The second London 2062 event was last Wednesday, on the theme of housing. These seminars are a collaboration between Future of London and UCL, where we are bringing together our practitioner and academic networks to discuss how the work we do now and in the next few years can influence positively London’s longer-term future.
We had four speakers to kick-start the debate:
David Lunts began with a look back to 1962 to consider that some things have changed, while others remain constant. Political and social events have had huge effects on the house building landscape over the last fifty years, and will continue to do so. However, we can predict with a reasonable degree of certainty that London’s house prices will continue to rise, meaning that the challenge of providing affordable housing for a growing population is not going away.
Ben Campkin, architectural historian, used the case studies of the Aylesbury and Heygate Estates to highlight the complexity of housing regeneration projects. He agreed that there were huge challenges with such estates, and that many of these were due to political and economic decisions that were made when they were being designed and built, signifying the importance of learning from past mistakes.
Dave Baptiste, London Borough of Ealing, talked about the challenges of delivering housing on the ground, and his efforts to balance social, economic and environmental concerns in Ealing’s housing programme, at the same time as dealing with high levels of housing need. He shared a case study of Copley House, an Ealing estate where they are retaining and significantly refurbishing two thirds of the units.
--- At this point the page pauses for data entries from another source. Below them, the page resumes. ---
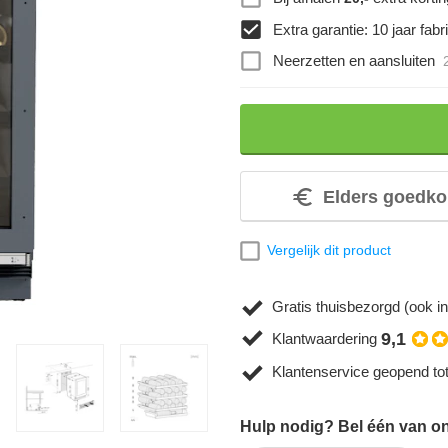
Extra garantie: 10 jaar fabri
Neerzetten en aansluiten
Elders goedko
Vergelijk dit product
Gratis thuisbezorgd (ook in
9,1
Klantwaardering
Klantenservice geopend to
Hulp nodig? Bel één van onz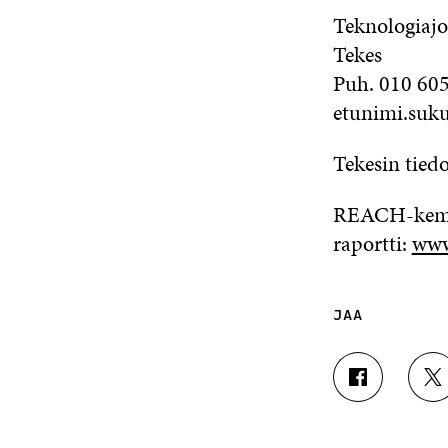
Teknologiajo
Tekes
Puh. 010 60
etunimi.suku
Tekesin tiedo
REACH-kemik
raportti:
www.
JAA
J
J
A
A
A
A
F
T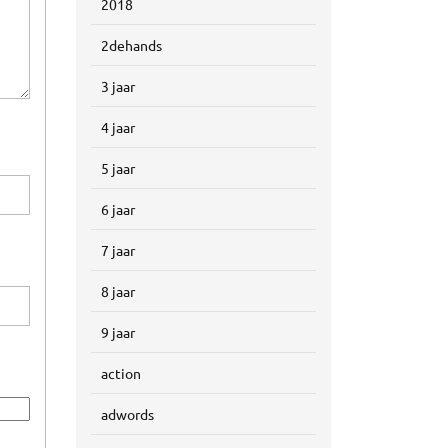
2018
2dehands
3 jaar
4 jaar
5 jaar
6 jaar
7 jaar
8 jaar
9 jaar
action
adwords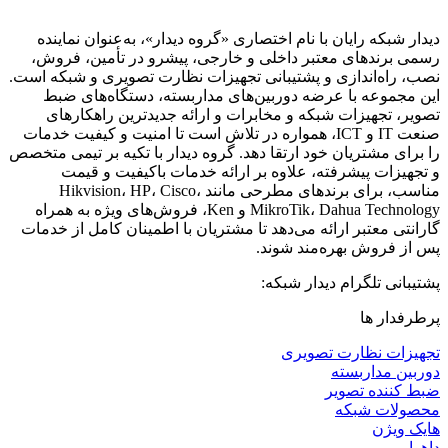
دیدار شبکه رایان با نام اختصاری «گروه دیدار»، به‌عنوان نماینده
رسمی برندهای معتبر داخلی و خارجی، پیشرو در تأمین، فروش،
نصب، راه‌اندازی و پشتیبانی تجهیزات نظارت تصویری و شبکه است.
این مجموعه با عرضه دوربین‌های مداربسته، دستگاه‌های ضبط
تصویر، تجهیزات شبکه و مخابرات و ارائه جدیدترین راهکارهای
صنعت IT و ICT، همواره در تلاش است تا امنیت و کیفیت خدمات
را برای مشتریان خود ارتقا دهد. گروه دیدار با تکیه بر تیمی متخصص
و تجهیزات پیشرفته، علاوه بر ارائه خدمات باکیفیت و قیمت
مناسب، برای برندهای مطرحی مانند Hikvision، HP، Cisco،
MikroTik، Dahua Technology و Ken، فروش‌های ویژه به همراه
گارانتی معتبر ارائه می‌دهد تا مشتریان با اطمینان کامل از خدمات
پس از فروش بهره‌مند شوند.
پشتیبانی تلگرام دیدار شبکه:
پرطرفدار ها
تجهیزات نظارت تصویری
دوربین مداربسته
ضبط کننده تصویر
محصولات شبکه
هایک ویژن
داهوا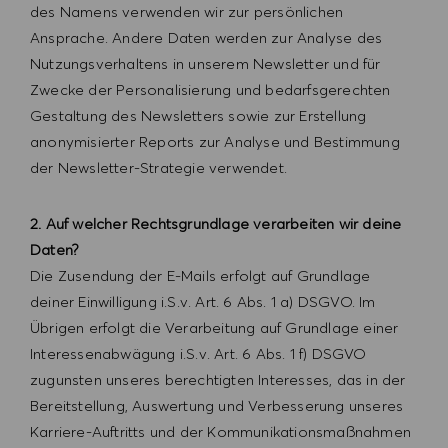
des Namens verwenden wir zur persönlichen
Ansprache. Andere Daten werden zur Analyse des
Nutzungsverhaltens in unserem Newsletter und für
Zwecke der Personalisierung und bedarfsgerechten
Gestaltung des Newsletters sowie zur Erstellung
anonymisierter Reports zur Analyse und Bestimmung
der Newsletter-Strategie verwendet.
2. Auf welcher Rechtsgrundlage verarbeiten wir deine
Daten?
Die Zusendung der E-Mails erfolgt auf Grundlage
deiner Einwilligung i.S.v. Art. 6 Abs. 1 a) DSGVO. Im
Übrigen erfolgt die Verarbeitung auf Grundlage einer
Interessenabwägung i.S.v. Art. 6 Abs. 1 f) DSGVO
zugunsten unseres berechtigten Interesses, das in der
Bereitstellung, Auswertung und Verbesserung unseres
Karriere-Auftritts und der Kommunikationsmaßnahmen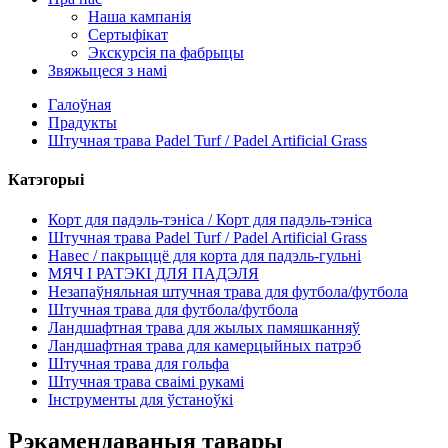
Наша кампанія
Сертыфікат
Экскурсія па фабрыцы
Звяжыцеся з намі
Галоўная
Прадукты
Штучная трава Padel Turf / Padel Artificial Grass
Катэгорыі
Корт для падэль-тэніса / Корт для падэль-тэніса
Штучная трава Padel Turf / Padel Artificial Grass
Навес / пакрыццё для корта для падэль-гульні
МЯЧ І РАТЭКІ ​​ДЛЯ ПАДЭЛЯ
Незапаўняльная штучная трава для футбола/футбола
Штучная трава для футбола/футбола
Ландшафтная трава для жылых памяшканняў
Ландшафтная трава для камерцыйных патрэб
Штучная трава для гольфа
Штучная трава сваімі рукамі
Інструменты для ўстаноўкі
Рэкамендаваныя тавары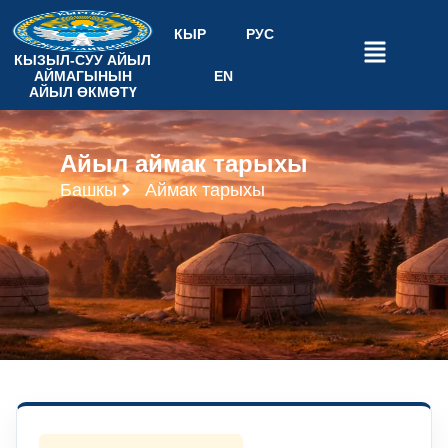
КЫР
РУС
КЫЗЫЛ-СУУ АЙЫЛ
АЙМАГЫНЫН
EN
АЙЫЛ ӨКМӨТҮ
Айыл аймак тарыхы
Башкы
Аймак тарыхы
Finally, Sofie Pelsmakers, architect and doctoral researcher, revealed her predictions for a dangerously hot London in 2062, and a five-point retrofit strategy for London’s buildings to mitigate against, and adapt to, the changing climate. This strategy involves employing techniques that are commonplace in similarly hot cities. She called for a shift in focus from unrealistic zero carbon targets to retrofit, and for London Boroughs to have the foresight to rise to this challenge.